Now Dr. Davies' entire practice is centred around the idea of experiential learning. She recognizes that the best way to get students thinking about their impact beyond the classroom is to encourage them to get outside of it. That’s why she makes a concerted effort to get her students into the community, working directly with people who really need the assistive technologies they study in class.

She had a group of students this year design a playing-card holder for someone physically unable to hold up cards on her own. “I popped into the Zoom room right as the mother said to the students that this was the first time her daughter had ever been able to play cards by herself,” she said. “I can’t imagine what the students felt when they heard that response, because they knew they were making a difference in that person’s life right then and there.”

For the students in her lab, Dr. Davies is as much a mentor as she is a supervisor. For Davies, that means making herself available to provide any kind of support they may need. “I try to meet with my students every week so that they know they have someone to talk to, even if it isn’t related to the research directly,” she said. “I try to make sure that they know that they’ve got a supportive environment.”

Her efforts have clearly resonated with some: two of her students have received awards themselves for excellence in their teaching assistantships. “The mentorship role has been passed on to them,” she said.

Dr. Davies is adamant that the Baillie award is reflective of a team effort—from the teaching assistants who help her instill a passion for biomedical engineering among her students, to the people from her past who made her appreciate the value of mentorship.

As a master’s student at the University of Calgary, Dr. Davies was working under the supervision of Dr. Ron Zernicke, who would become dean of the School of Kinesiology in Calgary and then, and currently, at the University of Michigan. She emailed him one day to ask for a reference letter. He replied that he would have the document ready for her the following week. “I later found out that the day I emailed him, he was diagnosed with a brain tumor.” she said. “He filled out my application, submitted it, and then went in for surgery.”

Thankfully, Dr.

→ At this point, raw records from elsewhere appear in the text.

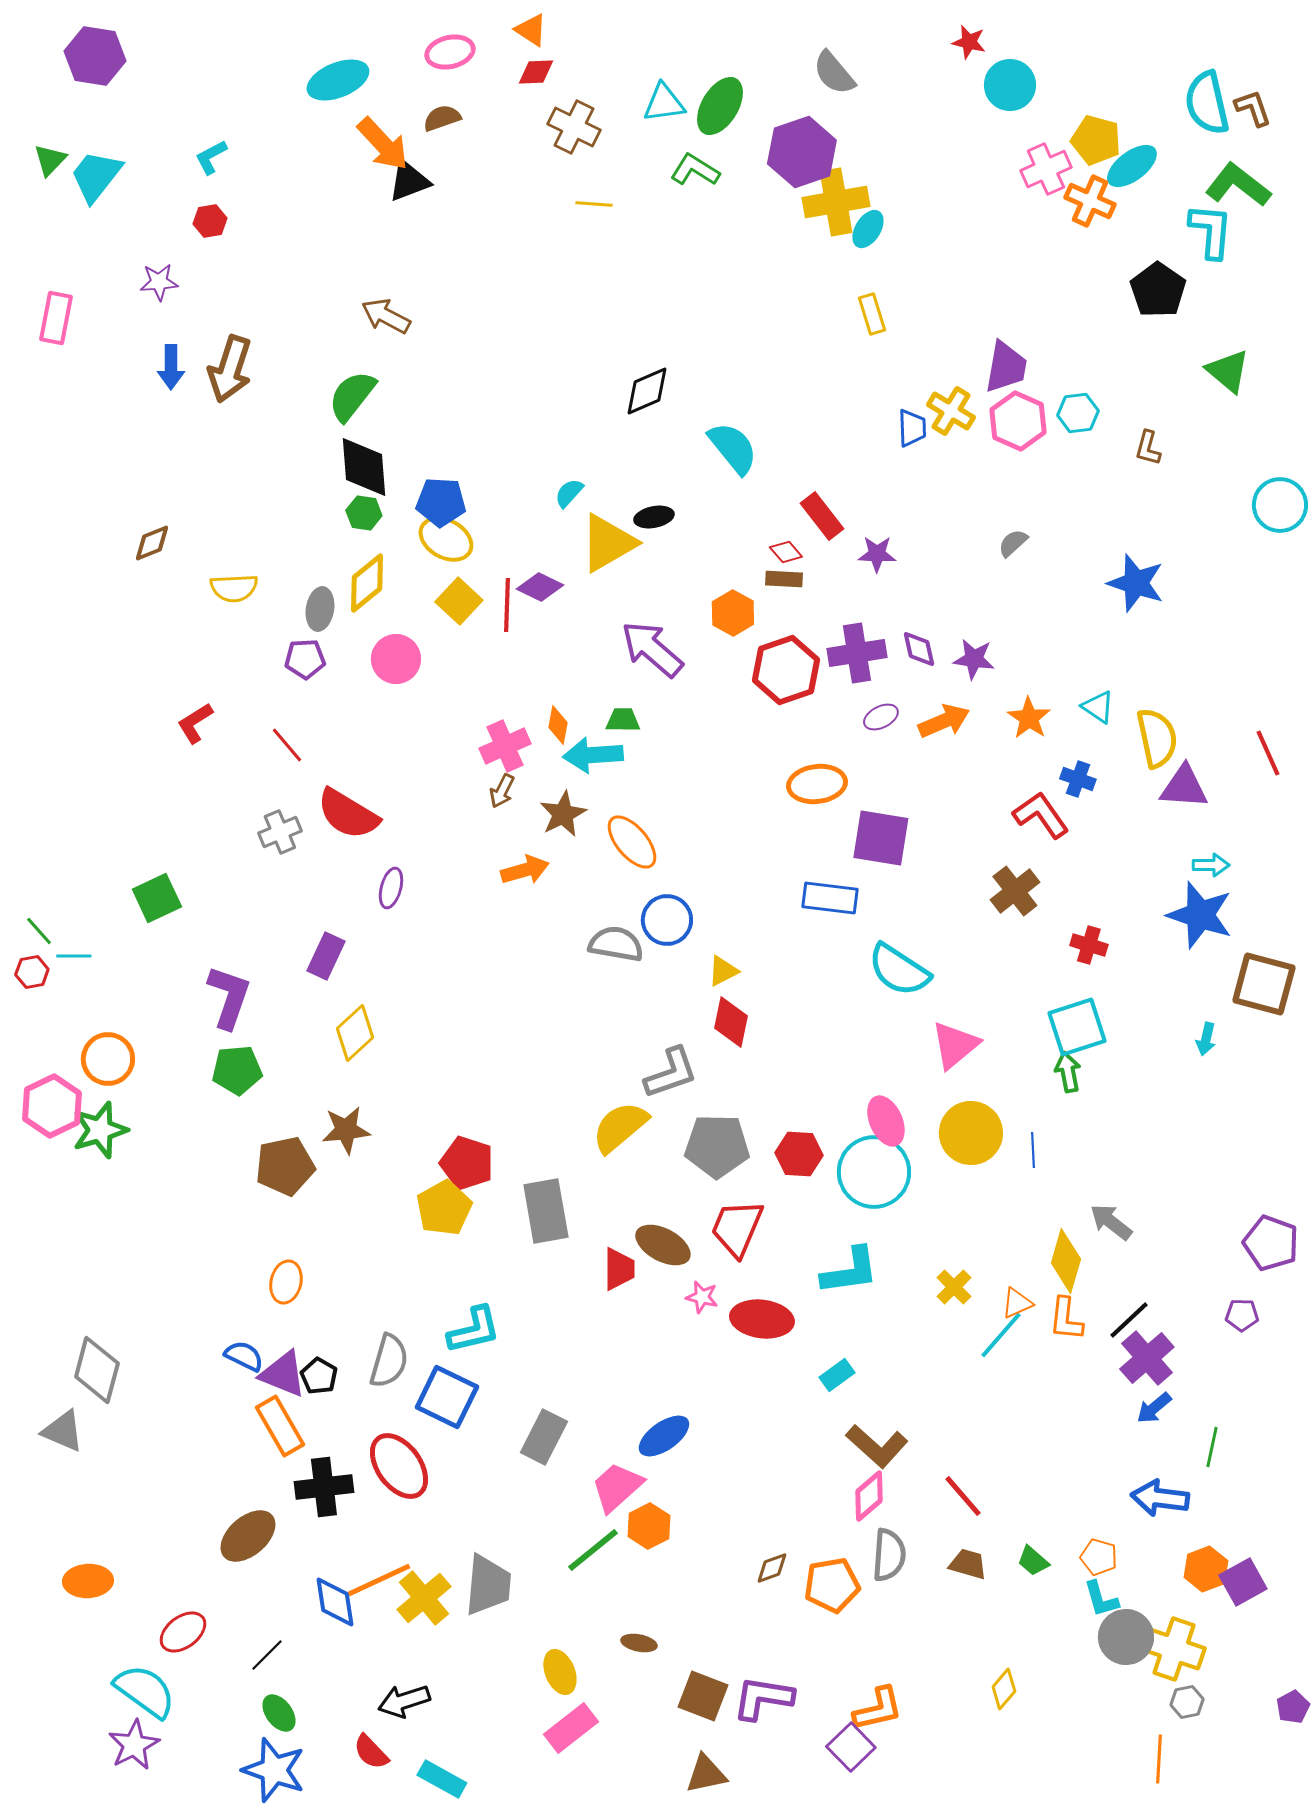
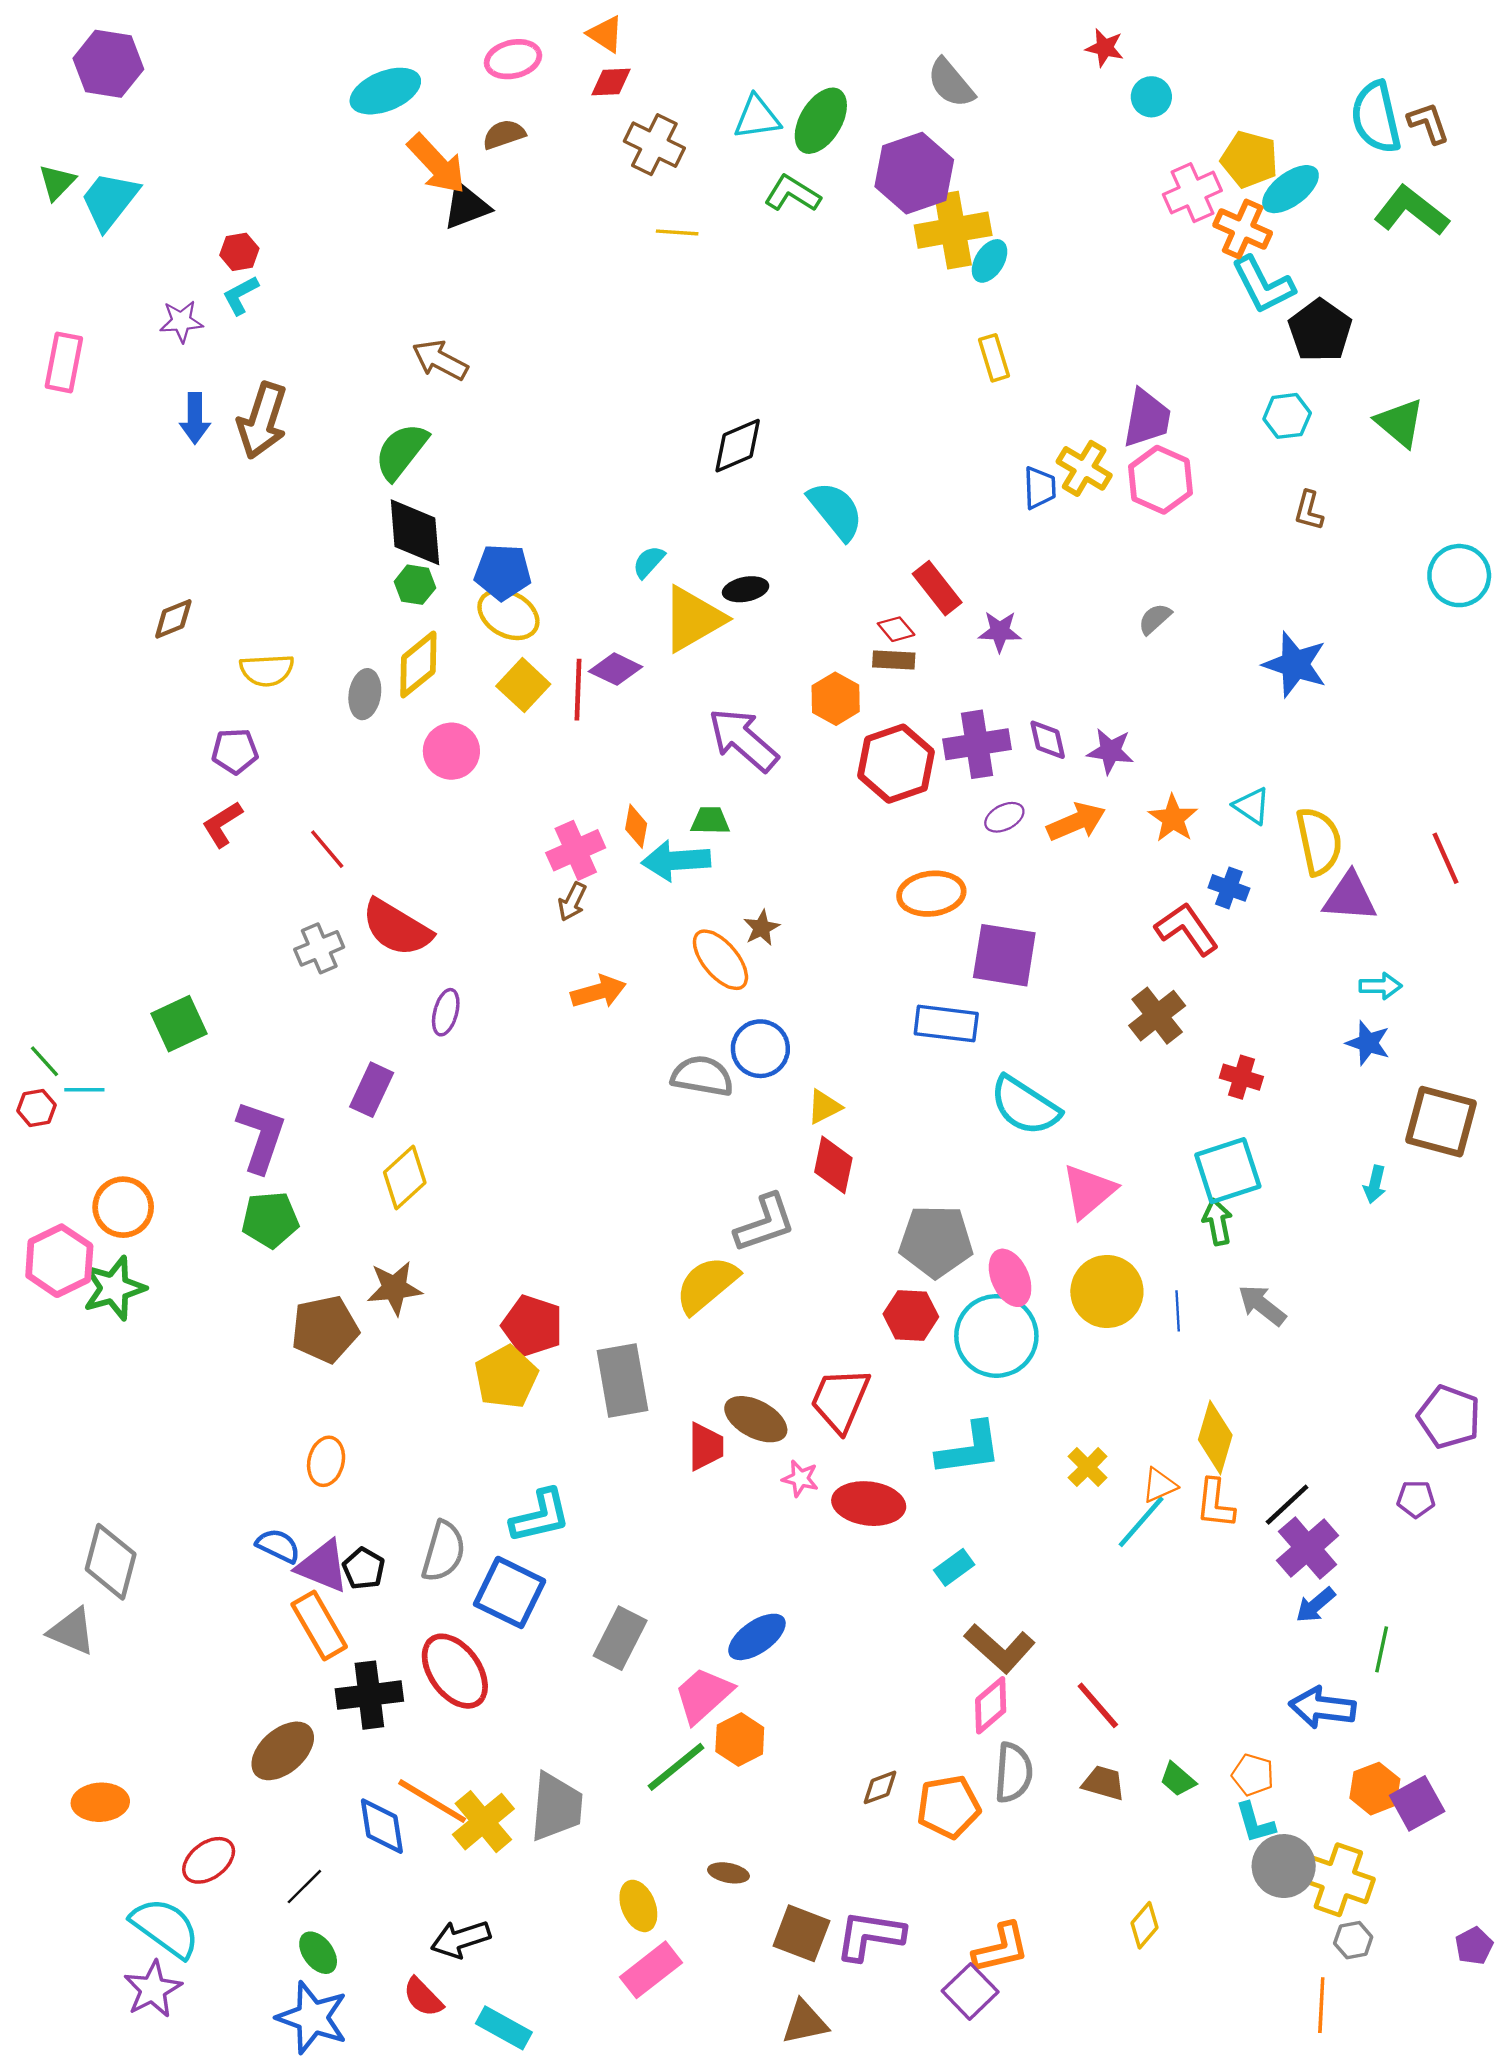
cyan circle: (1010, 85) -> (1151, 97), size x0.7
cyan L-shape: (211, 157) -> (241, 295), moved
cyan L-shape: (1211, 231) -> (1263, 285), moved, turned 148
cyan hexagon: (1078, 413) -> (1287, 416), moved
purple pentagon: (305, 659) -> (235, 751), moved
brown star: (563, 814) -> (762, 928), moved, size x0.7
blue star: (1200, 915) -> (1368, 1043), size x0.6
gray pentagon: (717, 1146) -> (936, 1241), moved
gray arrow: (1111, 1222) -> (1262, 1305), moved
orange line: (379, 1580) -> (432, 1801), turned 56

Zernicke made a full recovery, and his commitment as her supervisor has left a lasting impact on Dr. Davies. “Knowing that he had that time for me, even in a situation where his health was failing, was exceptional,” she said. “He was the best mentor I could have had.”

Dr. Claire Davies

Dr. Davies' dedication to her students has led her to form strong relationships with the young researchers in her lab that tend to last far beyond their graduation date. Her past students are now making important contributions at companies like Abbott Point of Care, Johnson & Johnson, Fisher & Paykel Healthcare and Holland Bloorview Kids Rehabilitation Hospital among others; despite their expertise, they still come back to her to seek advice.

“A few years after she graduated, one of my students was asked to make a decision she wasn’t comfortable with from a professional engineering point of view, so she asked me, ‘what do I do now?’” said Dr. Davies. According to her, that sort of thing is a common occurrence. “Students are always returning to ask questions, and figure out how they can move their employment or research further.”

One key piece of advice Dr. Davies has for people in the early stages of their academic career: teach to your strengths. “Try to make everything applied, because when you use the techniques and the knowledge that you have, then you can inform others effectively,” she said.